Doesn't sit right with me at all, but when you pair the two things together in an argument, there is an implied "we have to stop doing X abroad so we can do Y at home." Certainly that is the construction of many who argue here and most of the arguments on the matter in the public square. Fact is, we have to do both.
The end is simple: stop Russia, up to and including causing a collapse of the current regime. We do have it in our power to do that. quite easily. Nato GDP dwarfs Russia. Zero chance Russia can last longer than Nato. Biden has simply been taking half-measures.
Why is that end so important? See sombear's comments above. Russia will always have the ability to rebuild armies and airforces, which makes them an existential threat if not robustly resisted. For centuries they have looked west and seen they need to modernize, but the corruption always wins. As a result, throughout the centuries, they have over and over and over demonstrated a lack of maturity to know their limits. Their move against Ukraine was a frickin' comedy of errors, from intelligence assessments, to operational planning, to strategic & tactical execution. But look what it's costing to stop them......
History is abundantly clear on this: Russia is a bully. If you don't knock them flat on their asses when they get out of line, they will keep coming.
You're correct that Biden took half-measures. We don't even have any signed military data sharing agreements with Ukraine, No geospatial data, nothing. The same clowns that prolonged war in Afghanistan/Iraq and spent damn near $8 trillion doing so are in charge of this war. That leads me to believe they want to make this a prolonged proxy war for as long as possible. After personally visiting NATO in Brussels and seeing CNN on every TV in their building...I think they're also clowns.
I don't trust them. Our intelligence community and military leaders have largely claimed that Trump is a Russian asset as well. I don't know how you feel good about this war considering those people are in charge.

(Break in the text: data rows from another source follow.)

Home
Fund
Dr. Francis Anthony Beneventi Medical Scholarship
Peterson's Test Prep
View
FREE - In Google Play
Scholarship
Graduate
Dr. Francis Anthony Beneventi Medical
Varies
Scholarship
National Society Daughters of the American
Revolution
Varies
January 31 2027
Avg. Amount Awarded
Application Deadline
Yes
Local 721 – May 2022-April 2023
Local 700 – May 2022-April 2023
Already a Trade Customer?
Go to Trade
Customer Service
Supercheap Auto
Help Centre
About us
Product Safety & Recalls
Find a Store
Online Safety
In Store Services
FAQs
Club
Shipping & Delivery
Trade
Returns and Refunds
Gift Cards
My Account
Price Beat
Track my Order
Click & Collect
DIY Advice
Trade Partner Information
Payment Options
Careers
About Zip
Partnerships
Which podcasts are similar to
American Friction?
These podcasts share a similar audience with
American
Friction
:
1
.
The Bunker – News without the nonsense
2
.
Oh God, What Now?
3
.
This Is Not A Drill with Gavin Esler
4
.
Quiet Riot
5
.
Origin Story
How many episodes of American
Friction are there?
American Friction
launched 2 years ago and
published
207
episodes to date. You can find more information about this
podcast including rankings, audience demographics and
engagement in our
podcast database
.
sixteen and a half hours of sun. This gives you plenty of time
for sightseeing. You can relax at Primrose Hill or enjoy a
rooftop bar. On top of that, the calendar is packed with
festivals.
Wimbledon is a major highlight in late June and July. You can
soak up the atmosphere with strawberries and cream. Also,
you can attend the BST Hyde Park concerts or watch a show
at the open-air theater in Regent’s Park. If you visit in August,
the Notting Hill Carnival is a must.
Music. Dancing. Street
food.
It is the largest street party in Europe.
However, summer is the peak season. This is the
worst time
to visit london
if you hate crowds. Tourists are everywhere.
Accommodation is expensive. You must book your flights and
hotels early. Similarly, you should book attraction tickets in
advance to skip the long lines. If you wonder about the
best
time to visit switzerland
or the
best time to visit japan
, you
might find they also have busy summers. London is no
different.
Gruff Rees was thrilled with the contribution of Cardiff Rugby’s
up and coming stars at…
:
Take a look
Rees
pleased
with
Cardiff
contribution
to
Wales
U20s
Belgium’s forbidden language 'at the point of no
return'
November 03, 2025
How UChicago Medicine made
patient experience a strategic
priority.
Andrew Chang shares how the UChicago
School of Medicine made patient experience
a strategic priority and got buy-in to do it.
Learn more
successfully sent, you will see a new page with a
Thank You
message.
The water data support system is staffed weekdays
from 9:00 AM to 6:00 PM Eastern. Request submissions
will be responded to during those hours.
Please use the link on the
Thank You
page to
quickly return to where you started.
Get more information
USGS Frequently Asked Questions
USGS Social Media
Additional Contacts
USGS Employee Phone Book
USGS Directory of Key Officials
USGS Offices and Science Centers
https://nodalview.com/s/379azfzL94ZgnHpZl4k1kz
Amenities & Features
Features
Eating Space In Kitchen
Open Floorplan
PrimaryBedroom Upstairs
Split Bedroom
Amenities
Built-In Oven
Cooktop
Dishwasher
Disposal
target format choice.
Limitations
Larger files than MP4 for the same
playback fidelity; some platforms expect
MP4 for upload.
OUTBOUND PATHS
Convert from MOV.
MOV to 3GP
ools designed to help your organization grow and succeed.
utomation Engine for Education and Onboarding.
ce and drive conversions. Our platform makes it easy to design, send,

I'm not going to surrender a fight that needs fighting because I don't like the general. I'm going to replace the general in order to fight better.
This is what DC believes. This is the belief of the military industrial complex, national security, NATO and DC.

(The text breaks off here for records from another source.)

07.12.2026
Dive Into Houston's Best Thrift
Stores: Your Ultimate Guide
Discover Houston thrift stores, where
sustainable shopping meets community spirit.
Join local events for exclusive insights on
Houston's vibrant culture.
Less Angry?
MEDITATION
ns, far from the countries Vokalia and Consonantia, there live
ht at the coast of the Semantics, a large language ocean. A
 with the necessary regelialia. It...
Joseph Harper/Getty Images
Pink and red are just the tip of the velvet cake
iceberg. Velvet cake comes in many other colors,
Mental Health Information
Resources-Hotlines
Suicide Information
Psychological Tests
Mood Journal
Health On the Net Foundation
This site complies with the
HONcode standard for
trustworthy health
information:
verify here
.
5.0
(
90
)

Trump will deliver peace either through major aggression or pulling funds. Our leaders very clearly don't want that. How do you reconcile this?
Trump pandered to anti-war sentiments to win an election. After he won, he immediately pivoted to policy. That's what good leaders do. They do what they have to do to win, because one only gets to govern if one wins.
Ukraine policy critics are understandably frustrated because they ran afoul of an old adage: "never listen to your own propaganda....you might start to believe it." The list of their terribly bad takes is long:
-Russia is not a responsible power which has been wronged.
-Nato/EU is not an expansionist power in the least.
-Neither Nato nor EU sponsored a coup in Ukraine.
-Neither Nato nor Ukraine did anything to provoke Russia to war.
-Russia does not have any right to own any part of Ukraine whatsoever.
-Russia had no casus belli whatsoever to invade any part of Ukraine.
-It would be madness for Nato to take no action to stop Russia in Ukraine.
(I could go on for a bit with this list)
Trump is not going to open his administration with a loss in Ukraine. He's going to try to force Russia to the negotiating table by threatening to escalate against Russia. That is the proper step here. Russia has badly weakened itself. It is mired in a war it cannot win, now fully mobilized and past peak production, having to tap foreign soldiers to try to keep pace with incredible daily losses, now running at or beyond 1500 troops per day. Under the Biden policy, Russia would have at most 18 months left before collapse. There is no reason we should have to wait that long or spend that much money to force a conclusion. We should escalate to force the conclusion sooner. Ukraine is in dire straits, too, but it can last longer than Russia because it has Nato support and Nato has far deeper pockets.
What needs to happen in the war in Ukraine is clear - Russia needs to lose it. Good news is, we are about to be past the Biden futzing around phase. Trump will get on with the business of concluding the war by making Russia come to the peace table to forestall an obvious impending loss.